Vincent The DogLocated in the heart of Carlton at 348 Drummond Street, Vincent the Dog is my coffee shop of choice during the week when I’m on my way to work and need a caffeine fix. I go there every week day morning except for Tuesdays when they’re closed. The staff at Vincent the Dog are so welcoming and go out of their way to provide a great service. Not only that but I love their coffee.

The coffee shop itself is really quite small but the owners appear to have gone to a lot of trouble to get it right. The entrance isn’t all that exciting but once you enter the interior is light and airy. The fixtures consist of polished wood and include a delightful painting of a dog which takes pride of place on the wall.

Once inside there are 2 large, rectangular tables in the middle of the room. These tables have been placed back to back and are surrounded by a total of 9 small, wooden stools. These stools are a perfect complement to the bulk of the table. In the middle of the table is a large vase which invariably contains a tall, floral display. As well as that, there are usually 6 or so bottles of water plus lots of glasses so that you can help yourself to the water whenever you want. The table also normally includes two or three copies of today’s edition of The Age and The Australian.

The lighting is modern and tasteful.

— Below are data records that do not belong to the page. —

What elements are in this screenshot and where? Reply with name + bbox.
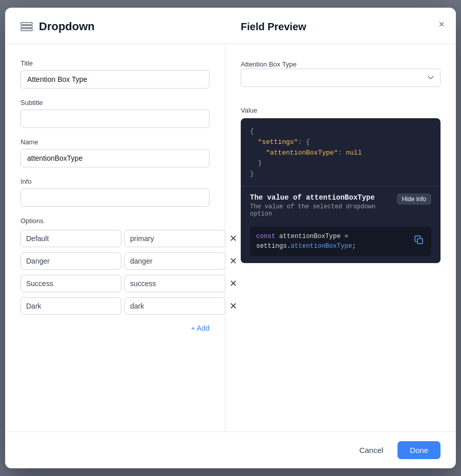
title-group: Title — [20, 59, 209, 89]
preview-title: Field Preview — [241, 21, 306, 33]
hide-info-button[interactable]: Hide info — [397, 193, 431, 205]
name-input[interactable] — [20, 149, 209, 167]
option-label-1[interactable] — [20, 230, 121, 247]
option-row-1: ✕ — [20, 230, 209, 247]
cancel-button[interactable]: Cancel — [351, 441, 391, 459]
modal-title: Dropdown — [39, 20, 95, 33]
done-button[interactable]: Done — [397, 441, 441, 459]
option-value-4[interactable] — [124, 297, 225, 315]
name-group: Name — [20, 138, 209, 167]
name-label: Name — [20, 138, 209, 146]
option-label-2[interactable] — [20, 252, 121, 270]
option-value-1[interactable] — [124, 230, 225, 247]
option-row-3: ✕ — [20, 275, 209, 292]
option-label-3[interactable] — [20, 275, 121, 292]
info-group: Info — [20, 178, 209, 207]
info-text-group: The value of attentionBoxType The value … — [250, 193, 397, 223]
svg-rect-0 — [21, 23, 32, 25]
info-label: Info — [20, 178, 209, 185]
modal: Dropdown Field Preview × Title Subtitle … — [5, 8, 456, 468]
option-row-4: ✕ — [20, 297, 209, 315]
code-block: { "settings": { "attentionBoxType": null… — [241, 118, 441, 263]
info-panel: The value of attentionBoxType The value … — [241, 186, 441, 264]
title-label: Title — [20, 59, 209, 67]
subtitle-input[interactable] — [20, 110, 209, 128]
options-label: Options — [20, 217, 209, 225]
option-value-2[interactable] — [124, 252, 225, 270]
right-panel: Attention Box Type Default Danger Succes… — [225, 44, 456, 431]
copy-button[interactable] — [413, 234, 425, 249]
info-title: The value of attentionBoxType — [250, 193, 397, 202]
subtitle-label: Subtitle — [20, 99, 209, 106]
close-button[interactable]: × — [436, 17, 447, 31]
preview-field-label: Attention Box Type — [241, 60, 297, 68]
preview-dropdown[interactable]: Default Danger Success Dark — [241, 69, 441, 87]
svg-rect-1 — [21, 26, 32, 28]
info-desc: The value of the selected dropdown optio… — [250, 203, 397, 218]
subtitle-group: Subtitle — [20, 99, 209, 128]
option-value-3[interactable] — [124, 275, 225, 292]
add-option-button[interactable]: + Add — [191, 322, 209, 334]
code-content: { "settings": { "attentionBoxType": null… — [241, 118, 441, 186]
dropdown-icon — [20, 22, 33, 31]
preview-field-group: Attention Box Type Default Danger Succes… — [241, 59, 441, 96]
options-section: Options ✕ ✕ ✕ — [20, 217, 209, 334]
option-label-4[interactable] — [20, 297, 121, 315]
code-snippet: const attentionBoxType = settings.attent… — [250, 227, 431, 256]
left-panel: Title Subtitle Name Info Options — [5, 44, 225, 431]
svg-rect-2 — [21, 29, 32, 31]
svg-rect-3 — [417, 239, 423, 244]
title-input[interactable] — [20, 70, 209, 89]
value-label: Value — [241, 106, 441, 114]
option-row-2: ✕ — [20, 252, 209, 270]
info-input[interactable] — [20, 188, 209, 207]
snippet-text: const attentionBoxType = settings.attent… — [256, 232, 356, 251]
modal-footer: Cancel Done — [5, 431, 456, 468]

The background music is always exactly that with the genre of music they play ranging from rnb to smooth jazz. The overall effect is to create an atmosphere which is warm and inviting. The customer is encouraged to linger over a coffee or two whilst reading a newspaper or chatting to friends.

Vincent the Dog is named after Vincent who is the owner and barista. Vincent is the consummate latte artist and has elevated making a coffee to an art form. His coffees are always designed for a purpose with that purpose being to present you the consumer with a thing of beauty both visually and via your taste buds.